I just purchased 50% Nitric acid v/v & 50% Hydrochloric acid v/v both are in 500ml amber glass bottles. I am going to be refining gold but a very small amount as a test as I do not want to work with these chemicals in the first place. So there for I have some jewelry about 28 grams of 14k. What amounts of each acid do I use, did I purchase the correct chemicals? I also will be getting Nava granular pH Decreaser Granular Sodium Bi-sulfate to precipitate the gold from the solution which I believe is ok. Any help would be appreciated!


----------



## philddreamer (Sep 29, 2011)

WiredOnSite, not bisulFATE, bisulFITE is what you'll need. You can find it @ beer & wine supplies stores or @ hardware stores as Stump Out by Bonide. 
Do some more reading before starting your batch. You should inquart your 14k before running thru acids & many more steps before adding your SMB.

Take care!

Phil


----------



## bswartzwelder (Nov 6, 2011)

I am really confused by these numbers. I would like to make real Aqua Regia (not HCl an Sodium Nitrate) and have seen a video which states "use 20 ml of Nitric acid and 60 ml of Hydrochloric acid". Everywhere that I have seen the formulation of Aqua Regia, it has been 1 part Nitric to 3 parts Hydrochloric. How is this affected if I use Nitric acid with a strength of 70%and Hydrochloric acid with a strength of 31% or 32%? I don't indulge in alcoholic beverages, but I'm almost ready to try. Do I use wine with 17.5% alcohol or whiskey at 50% alcohol? :roll:


----------



## Geo (Nov 6, 2011)

bswartzwelder said:


> I am really confused by these numbers. I would like to make real Aqua Regia (not HCl an Sodium Nitrate) and have seen a video which states "use 20 ml of Nitric acid and 60 ml of Hydrochloric acid". Everywhere that I have seen the formulation of Aqua Regia, it has been 1 part Nitric to 3 parts Hydrochloric. How is this affected if I use Nitric acid with a strength of 70%and Hydrochloric acid with a strength of 31% or 32%? I don't indulge in alcoholic beverages, but I'm almost ready to try. Do I use wine with 17.5% alcohol or whiskey at 50% alcohol? :roll:



if i may,i would like to help save you a few headaches.toss the ratio formulations out the window.when working with hcl acid and nitric acid to make AR,start with the respective amount of hcl only and add nitric acid in small increments at a time. add a few ml's of nitric and wait for it to NOx off before adding more,be sure to look and see if there is still metal to be dissolved before adding more nitric and at the last addition stop with the slightest amount of metal remaining undissolved.just add the undissolved metal to your next batch.this will help cut down on free nitric in your solution and its always better to have free hcl in solution rather than free nitric.


----------



## goldsilverpro (Nov 6, 2011)

bswartzwelder said:


> I am really confused by these numbers. I would like to make real Aqua Regia (not HCl an Sodium Nitrate) and have seen a video which states "use 20 ml of Nitric acid and 60 ml of Hydrochloric acid". Everywhere that I have seen the formulation of Aqua Regia, it has been 1 part Nitric to 3 parts Hydrochloric. How is this affected if I use Nitric acid with a strength of 70%and Hydrochloric acid with a strength of 31% or 32%? I don't indulge in alcoholic beverages, but I'm almost ready to try. Do I use wine with 17.5% alcohol or whiskey at 50% alcohol? :roll:



The best way is to use the 2 acids separately, as Geo suggested. However, if you want to premix the aqua regia and you have 70% nitric and 31% muriatic (hydrochloric), I would use 4.5 to 5 volumes of the muriatic and 1 volume of the nitric.


----------



## bswartzwelder (Nov 8, 2011)

This is my second attempt at posting this message. I am having trouble with my phone and DSL lines and Verizon seems to be taking their good old time at fixing it.
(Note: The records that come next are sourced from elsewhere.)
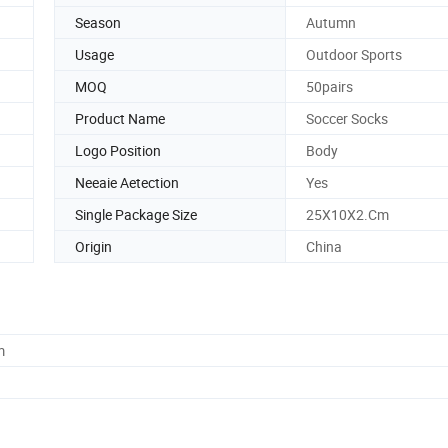
Season
Autumn
Usage
Outdoor Sports
MOQ
50pairs
Product Name
Soccer Socks
Logo Position
Body
Neeaie Aetection
Yes
Single Package Size
25X10X2.Cm
Origin
China
m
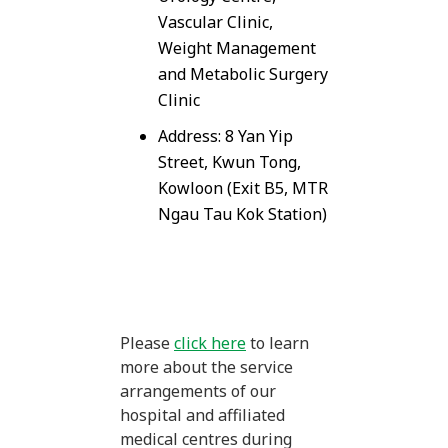
Vascular Clinic,
Weight Management
and Metabolic Surgery
Clinic
Address: 8 Yan Yip
Street, Kwun Tong,
Kowloon (Exit B5, MTR
Ngau Tau Kok Station)
Please
click here
to learn
more about the service
arrangements of our
hospital and affiliated
medical centres during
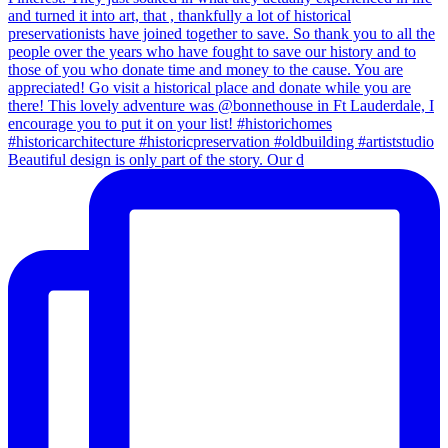
Beautiful design is only part of the story. Our d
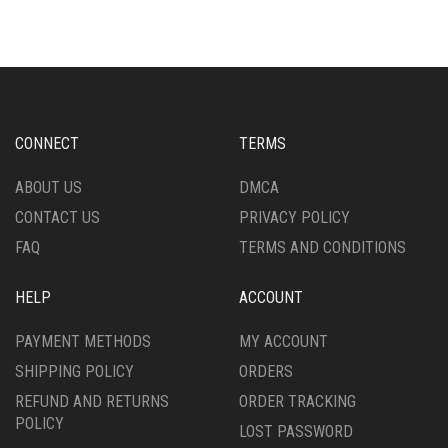
MULTIPLE
VARIANTS.
VARIANTS.
THE
THE
OPTIONS
OPTIONS
MAY
MAY
BE
BE
CHOSEN
CHOSEN
ON
CONNECT
TERMS
ON
THE
THE
PRODUCT
ABOUT US
DMCA
PRODUCT
PAGE
CONTACT US
PRIVACY POLICY
PAGE
FAQ
TERMS AND CONDITIONS
HELP
ACCOUNT
PAYMENT METHODS
MY ACCOUNT
SHIPPING POLICY
ORDERS
REFUND AND RETURNS
ORDER TRACKING
POLICY
LOST PASSWORD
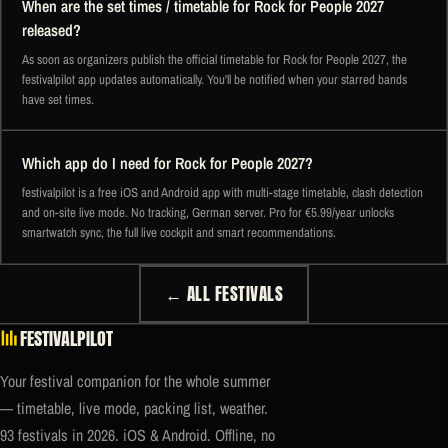
When are the set times / timetable for Rock for People 2027
released?
As soon as organizers publish the official timetable for Rock for People 2027, the
festivalpilot app updates automatically. You'll be notified when your starred bands
have set times.
Which app do I need for Rock for People 2027?
festivalpilot is a free iOS and Android app with multi-stage timetable, clash detection
and on-site live mode. No tracking, German server. Pro for €5.99/year unlocks
smartwatch sync, the full live cockpit and smart recommendations.
← ALL FESTIVALS
FESTIVALPILOT
Your festival companion for the whole summer
— timetable, live mode, packing list, weather.
93 festivals in 2026. iOS & Android. Offline, no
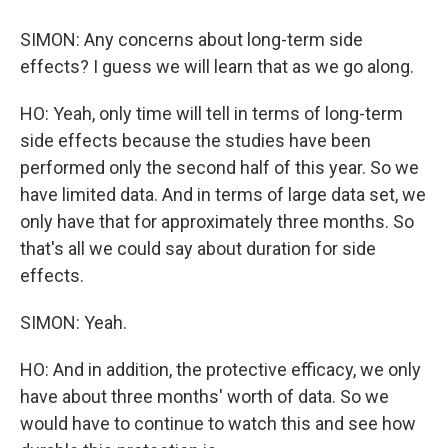
SIMON: Any concerns about long-term side
effects? I guess we will learn that as we go along.
HO: Yeah, only time will tell in terms of long-term
side effects because the studies have been
performed only the second half of this year. So we
have limited data. And in terms of large data set, we
only have that for approximately three months. So
that's all we could say about duration for side
effects.
SIMON: Yeah.
HO: And in addition, the protective efficacy, we only
have about three months' worth of data. So we
would have to continue to watch this and see how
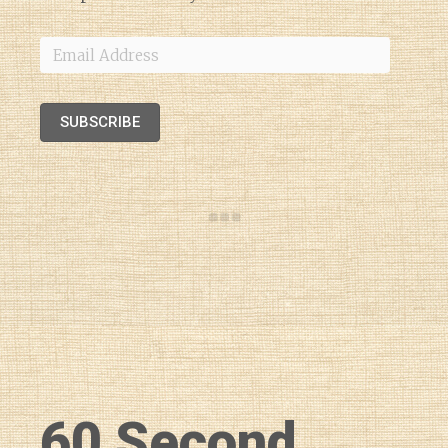
Email
Address
SUBSCRIBE
60 Second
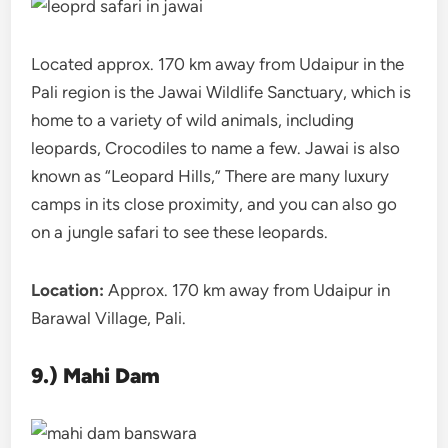
Located approx. 170 km away from Udaipur in the
Pali region is the Jawai Wildlife Sanctuary, which is
home to a variety of wild animals, including
leopards, Crocodiles to name a few. Jawai is also
known as “Leopard Hills,” There are many luxury
camps in its close proximity, and you can also go
on a jungle safari to see these leopards.
Location:
Approx. 170 km away from Udaipur in
Barawal Village, Pali.
9.) Mahi Dam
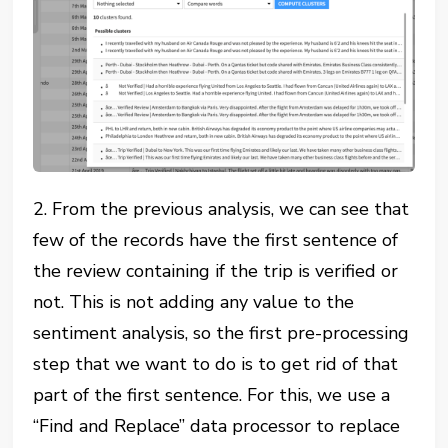
2. From the previous analysis, we can see that
few of the records have the first sentence of
the review containing if the trip is verified or
not. This is not adding any value to the
sentiment analysis, so the first pre-processing
step that we want to do is to get rid of that
part of the first sentence. For this, we use a
“Find and Replace” data processor to replace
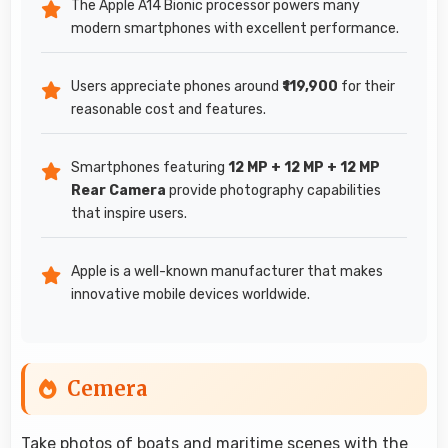
The Apple A14 Bionic processor powers many
modern smartphones with excellent performance.
Users appreciate phones around
₹119,900
for their
reasonable cost and features.
Smartphones featuring
12 MP + 12 MP + 12 MP
Rear Camera
provide photography capabilities
that inspire users.
Apple is a well-known manufacturer that makes
innovative mobile devices worldwide.
Cemera
Take photos of boats and maritime scenes with the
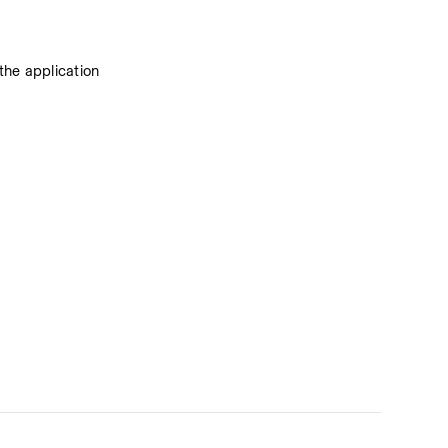
he application 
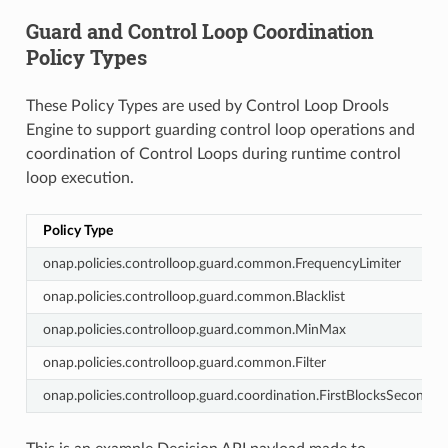
Guard and Control Loop Coordination
Policy Types
These Policy Types are used by Control Loop Drools
Engine to support guarding control loop operations and
coordination of Control Loops during runtime control
loop execution.
Policy Type
onap.policies.controlloop.guard.common.FrequencyLimiter
onap.policies.controlloop.guard.common.Blacklist
onap.policies.controlloop.guard.common.MinMax
onap.policies.controlloop.guard.common.Filter
onap.policies.controlloop.guard.coordination.FirstBlocksSecond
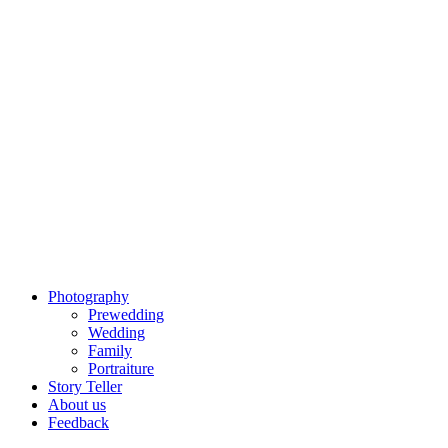
Photography
Prewedding
Wedding
Family
Portraiture
Story Teller
About us
Feedback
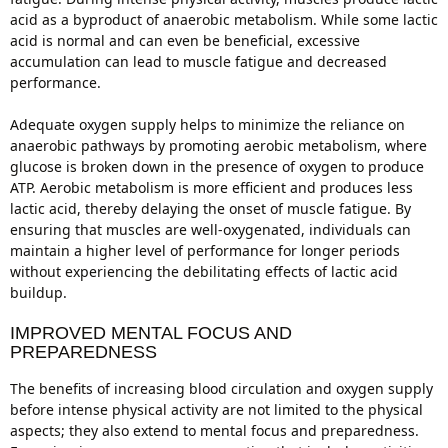
acid as a byproduct of anaerobic metabolism. While some lactic
acid is normal and can even be beneficial, excessive
accumulation can lead to muscle fatigue and decreased
performance.
Adequate oxygen supply helps to minimize the reliance on
anaerobic pathways by promoting aerobic metabolism, where
glucose is broken down in the presence of oxygen to produce
ATP. Aerobic metabolism is more efficient and produces less
lactic acid, thereby delaying the onset of muscle fatigue. By
ensuring that muscles are well-oxygenated, individuals can
maintain a higher level of performance for longer periods
without experiencing the debilitating effects of lactic acid
buildup.
IMPROVED MENTAL FOCUS AND
PREPAREDNESS
The benefits of increasing blood circulation and oxygen supply
before intense physical activity are not limited to the physical
aspects; they also extend to mental focus and preparedness.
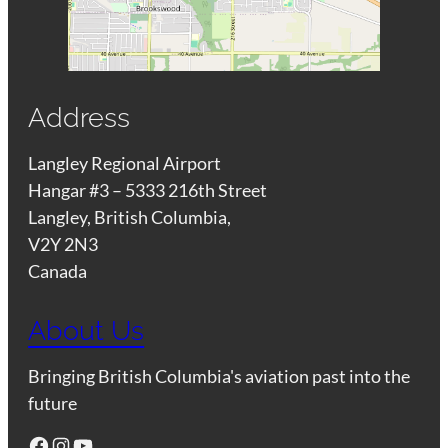
Address
Langley Regional Airport
Hangar #3 – 5333 216th Street
Langley, British Columbia,
V2Y 2N3
Canada
About Us
Bringing British Columbia's aviation past into the
future
Facebook
Instagram
YouTube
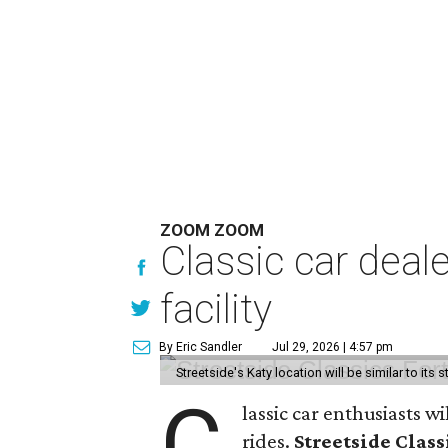
ZOOM ZOOM
Classic car deal
facility
By Eric Sandler
Jul 29, 2026 | 4:57 pm
Streetside's Katy location will be similar to its 
C
lassic car enthusiasts w
rides.
Streetside Class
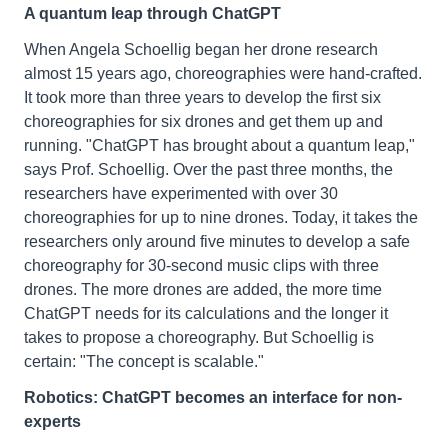
A quantum leap through ChatGPT
When Angela Schoellig began her drone research
almost 15 years ago, choreographies were hand-crafted.
It took more than three years to develop the first six
choreographies for six drones and get them up and
running. "ChatGPT has brought about a quantum leap,"
says Prof. Schoellig. Over the past three months, the
researchers have experimented with over 30
choreographies for up to nine drones. Today, it takes the
researchers only around five minutes to develop a safe
choreography for 30-second music clips with three
drones. The more drones are added, the more time
ChatGPT needs for its calculations and the longer it
takes to propose a choreography. But Schoellig is
certain: "The concept is scalable."
Robotics: ChatGPT becomes an interface for non-
experts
Thanks to Geo and GSP for your answers. I will be using the information when I start using Nitric acid instead of the HCl/Sodium Nitrate solution.

I have started reading Hoke and see where she refers to using copperas. Also, she hasn't mentioned Urea yet. Are these differences because of new developments in the chemistry field since the book was written? I graduated High School in 1968 and have degrees in Electrical and Electronic Technology and Nuclear Engineering Technology so my lack of college chemistry courses is a little strange, but I have always loved any science classes. Since all the most knowledgeable people on this forum highly recommend Hoke, I will continue reading her book, but I am wondering how to sort out the outdated stuff from that which is in use today? I don't want to spend a lot of timetrying to fully comprehend a poiunt she is trying to make only to find it is not still considered relevant.


----------



## jimdoc (Nov 8, 2011)

bswartzwelder said:


> I have started reading Hoke and see where she refers to using copperas. Also, she hasn't mentioned Urea yet. Are these differences because of new developments in the chemistry field since the book was written? I graduated High School in 1968 and have degrees in Electrical and Electronic Technology and Nuclear Engineering Technology so my lack of college chemistry courses is a little strange, but I have always loved any science classes. Since all the most knowledgeable people on this forum highly recommend Hoke, I will continue reading her book, but I am wondering how to sort out the outdated stuff from that which is in use today? I don't want to spend a lot of timetrying to fully comprehend a poiunt she is trying to make only to find it is not still considered relevant.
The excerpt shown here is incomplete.